Japan has been unsuccessfully fighting off deflationary pressures for 11 years. When I reminded Koizumi that his late predecessor, Keizo Obuchi, described the 1990s to me as "a lost decade" for Japan, the prime minister frowned.

"Is it right to speak of those years as ‘lost’? I don’t like that expression. These were years during which reform lagged, in which people postponed addressing reform," Koizumi said slowly. "We did not change the ways that worked before. They made us take our affluence for granted."

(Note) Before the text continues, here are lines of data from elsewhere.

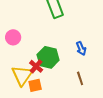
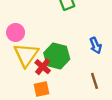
yellow triangle: (22, 75) -> (26, 55), moved

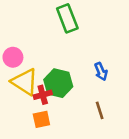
yellow triangle: (26, 55) -> (25, 82), turned -32
red cross: (43, 67) -> (43, 95), turned 35

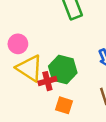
orange square: (41, 119) -> (64, 105), moved, turned 30

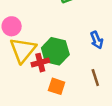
yellow triangle: (29, 68) -> (23, 50), turned 36

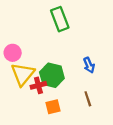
orange square: (57, 86) -> (53, 107), turned -32

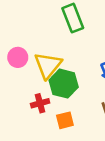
yellow triangle: (23, 74) -> (48, 65), moved
red cross: (38, 85) -> (40, 103), moved

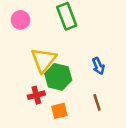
pink circle: (18, 57) -> (21, 20), moved

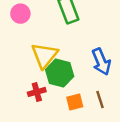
blue arrow: (98, 66) -> (101, 62), size x1.5
orange square: (59, 111) -> (75, 102), moved

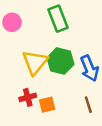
green hexagon: (60, 73) -> (60, 61), moved
orange square: (75, 102) -> (47, 105), moved

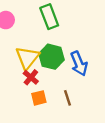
red cross: (28, 97) -> (31, 77), moved, turned -35
brown line: (88, 105) -> (68, 98), moved

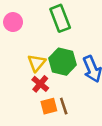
yellow triangle: (27, 58) -> (37, 63), size x0.7
brown line: (68, 98) -> (64, 106), moved

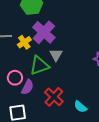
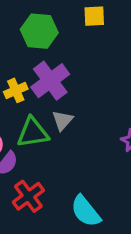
red cross: (54, 97) -> (28, 196), moved
cyan semicircle: (80, 107) -> (86, 211), size x1.5

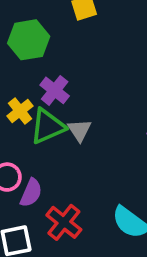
purple cross: (50, 81) -> (55, 90), size x0.7
green triangle: (33, 133) -> (48, 126), moved

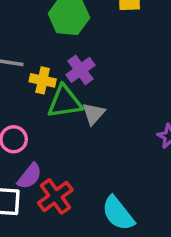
yellow cross: (20, 111) -> (43, 80), turned 35
purple semicircle: (31, 193) -> (30, 176), moved

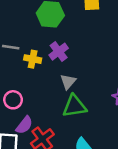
green triangle: (65, 102) -> (74, 106), moved

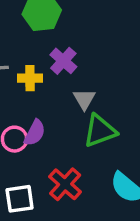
purple semicircle: (24, 125) -> (35, 133), moved

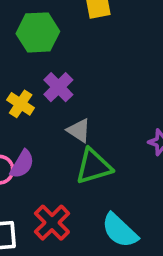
yellow cross: (30, 78) -> (21, 104), turned 30
gray triangle: (84, 99) -> (79, 131), turned -30

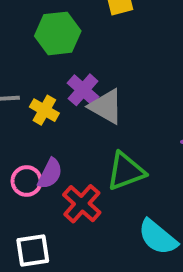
gray triangle: (79, 131) -> (106, 106), moved, size x1.4
red cross: (52, 223) -> (82, 204), moved

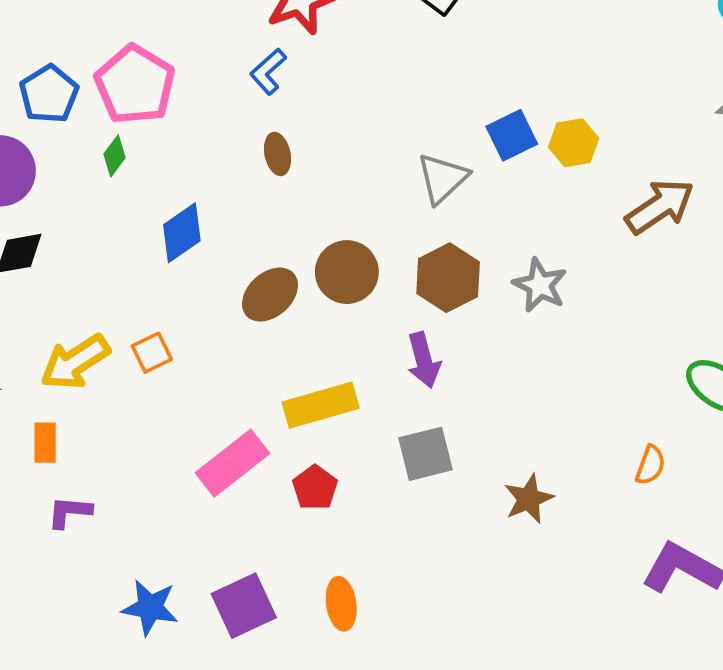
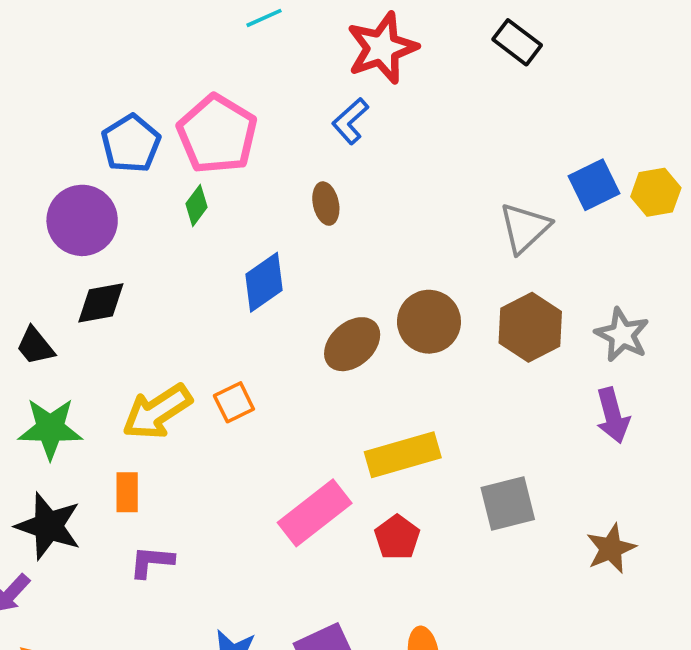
brown ellipse: (278, 154) -> (326, 204), moved
purple arrow: (424, 360) -> (613, 415), moved

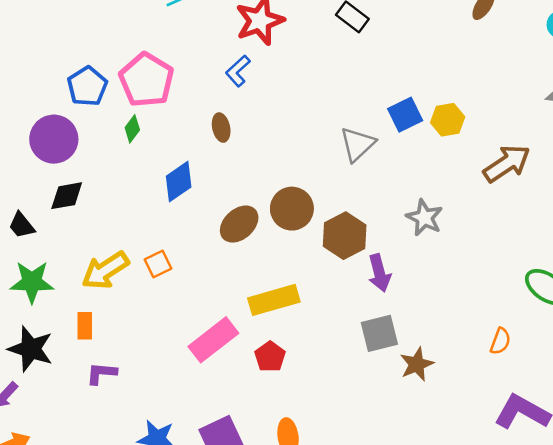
brown hexagon: (530, 327) -> (345, 236), moved
purple arrow: (613, 415) -> (379, 273), moved
gray square: (508, 504) -> (379, 333), moved

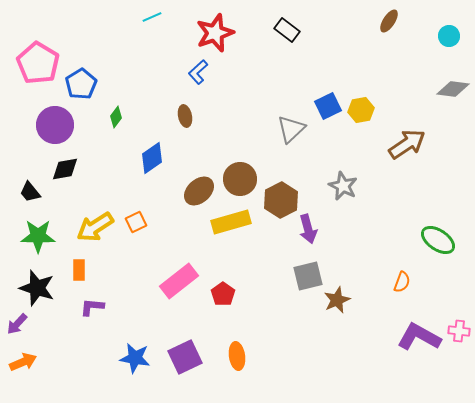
pink pentagon: (146, 80) -> (38, 63), moved
yellow rectangle: (274, 300) -> (231, 222), moved

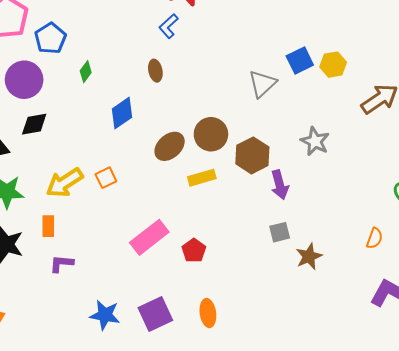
yellow rectangle: (231, 222) -> (202, 178), size x0.7
gray square: (308, 276) -> (280, 232), size x0.7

Obuchi thought he could spark economic renewal by making Japanese consumers more optimistic. He died trying. His successor, Yoshiro Mori, told me that a kamikaze or divine wind of information technology would blow Japan back on course. He was driven from office in early 2001 for such simplistic thinking. Koizumi is more careful, saying somberly that "there is no quick fix."

He took office in April 2001 with unusually high ratings in the public opinion polls. After Mori’s inept and scandal-plagued tenure, the Japanese electorate seemed ready for change, and Koizumi promised to deal with the nation’s rotten banking industry. But domestic battles eroded support and his reform program has stalled.

"When you try to reduce subsidies or cut the size of the government — Japan’s is too big — you run into lobbies and entrenched interests who fight for the status quo. We have to put into place structural reforms to be able to overcome these" blocking forces, he said without detectable enthusiasm.

Koizumi’s decision to visit North Korea was as bold as his economic efforts have been cautious. He gestured vividly in explaining what enabled him to make a trip his predecessors never even considered:

"The international situation has changed with the terror attacks of Sept. 11. Second is the worsening economic situation within North Korea. And it is important that the Japanese government has been firm and consistent on all issues. They understand in North Korea that to normalize relations we must raise issues they don’t want to hear about."

On Tuesday an increasingly desperate Kim Jong Il met Koizumi’s asking price for the visit: a symbolically important confession that North Korea had kidnapped 11 Japanese citizens about 25 years ago and a promise to extend a moratorium on missile tests beyond its scheduled end in 2003. Those concessions unlock talks on diplomatic relations and economic aid.

Koizumi went home able to phone Bush with that important, good news. And able to enjoy at least one day on which his countrymen were not talking only about the lousy economy.